In its history, The Cape Town Cycle Tour has been stopped 3 times due to bad weather: In 2002 when temperatures hit +42°C, and then in 2009 & 2017 when gale force winds in excess of 100km/h blew cyclists off their bikes. Google for vids & pics.
The V & A Waterfront, a shopping and culinary paradise
As part of South Africa’s oldest working harbour, The Victoria & Alfred Waterfront receives in excess of 23 million visitors a year. With over 450 retail shops spanning 123 hectares, the shopping centre has contributed ZAR 200 billion (US $14 billion) to the South African economy over the last 10 years.
The jetset of Cape Town
Just over Table Mountain, palm trees, expensive classy restaurants, Humvees, Maseratis and Jaguars are the order of the day. Clifton, Camps Bay, Bakoven, Bantry Bay and Llandudno are also home to some of the most expensive and exclusive real estate in the world. You can be forgiven for thinking you are in Beverly Hills. Llandudno is also the access point to the well known but very secluded unofficial nudist beach of Sandy Bay. It is an 800metre walk from the nearest parking to the beach.
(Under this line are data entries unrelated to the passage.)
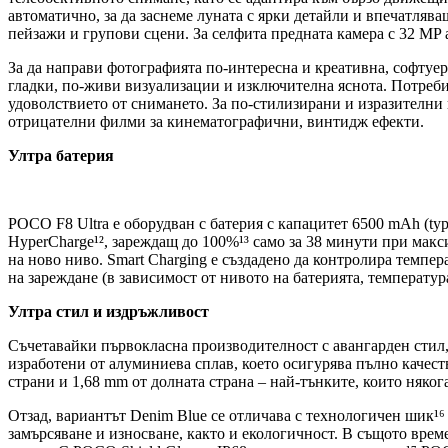
автоматично, за да заснеме луната с ярки детайли и впечатля
пейзажи и групови сцени. За селфита предната камера с 32 MP
За да направи фотографията по-интересна и креативна, софту
гладки, по-живи визуализации и изключителна яснота. Потреб
удоволствието от снимането. За по-стилизирани и изразителни
отрицателни филми за кинематографични, винтидж ефекти.
Ултра батерия
POCO F8 Ultra е оборудван с батерия с капацитет 6500 mAh (typ
HyperCharge¹², зареждащ до 100%¹³ само за 38 минути при макс
на ново ниво. Smart Charging е създадено да контролира темпер
на зареждане (в зависимост от нивото на батерията, температу
Ултра стил и издръжливост
Съчетавайки първокласна производителност с авангарден стил, 
изработени от алуминиева сплав, което осигурява пълно качест
страни и 1,68 mm от долната страна – най-тънките, които няко
Отзад, вариантът Denim Blue се отличава с технологичен шик¹⁶
замърсяване и износване, както и екологичност. В същото време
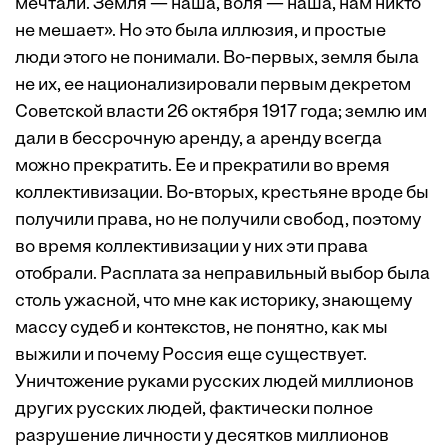
мечтали. Земля — наша, воля — наша, нам никто
не мешает». Но это была иллюзия, и простые
люди этого не понимали. Во-первых, земля была
не их, ее национализировали первым декретом
Советской власти 26 октября 1917 года; землю им
дали в бессрочную аренду, а аренду всегда
можно прекратить. Ее и прекратили во время
коллективизации. Во-вторых, крестьяне вроде бы
получили права, но не получили свобод, поэтому
во время коллективизации у них эти права
отобрали. Расплата за неправильный выбор была
столь ужасной, что мне как историку, знающему
массу судеб и контекстов, не понятно, как мы
выжили и почему Россия еще существует.
Уничтожение руками русских людей миллионов
других русских людей, фактически полное
разрушение личности у десятков миллионов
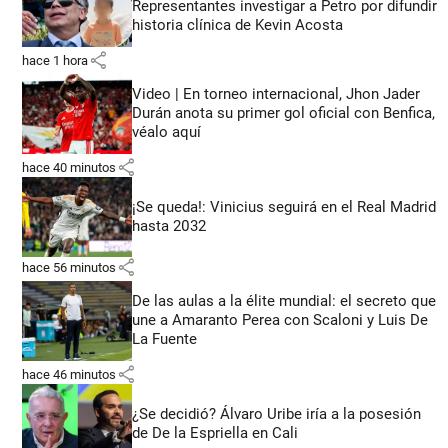
Representantes investigar a Petro por difundir
historia clínica de Kevin Acosta
share
hace 1 hora
Video | En torneo internacional, Jhon Jader
Durán anota su primer gol oficial con Benfica,
véalo aquí
share
hace 40 minutos
¡Se queda!: Vinicius seguirá en el Real Madrid
hasta 2032
share
hace 56 minutos
De las aulas a la élite mundial: el secreto que
une a Amaranto Perea con Scaloni y Luis De
La Fuente
share
hace 46 minutos
¿Se decidió? Álvaro Uribe iría a la posesión
de De la Espriella en Cali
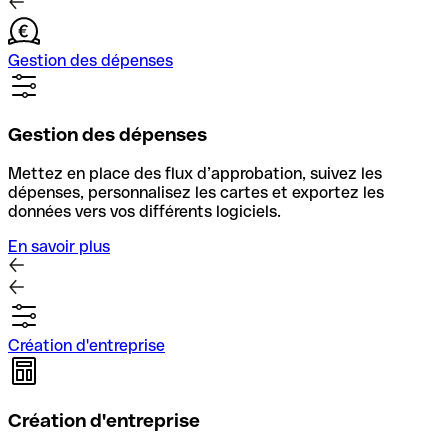
Gestion des dépenses
Gestion des dépenses
Mettez en place des flux d’approbation, suivez les
dépenses, personnalisez les cartes et exportez les
données vers vos différents logiciels.
En savoir plus
Création d'entreprise
Création d'entreprise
Kirstenbosch Botanical Gardens
Founded in 1913 in order to preserve South Africa’s unique flora, The Kirstenbosch Botanical Gardens boasts over 7000 plant species. Nestling on the eastern slopes of Table Mountain, the gardens are one of 9 in the country covering 5 of South Africa’s 6 biomes. Kirstenbosch gardens were also the first gardens in the world to be founded on the ethos of preserving a countries plant life.
Of all the cities I have ever lived and worked in, Cape Town is the one I would most like to return to. It is a fantastic place for a holiday, but it also makes for an amazing standard of living and way of life. I look forward to returning one day soon.
Have you visited Cape Town on holiday? Do you live there? Would you like to visit or move to ‘The Mother’ of all cities?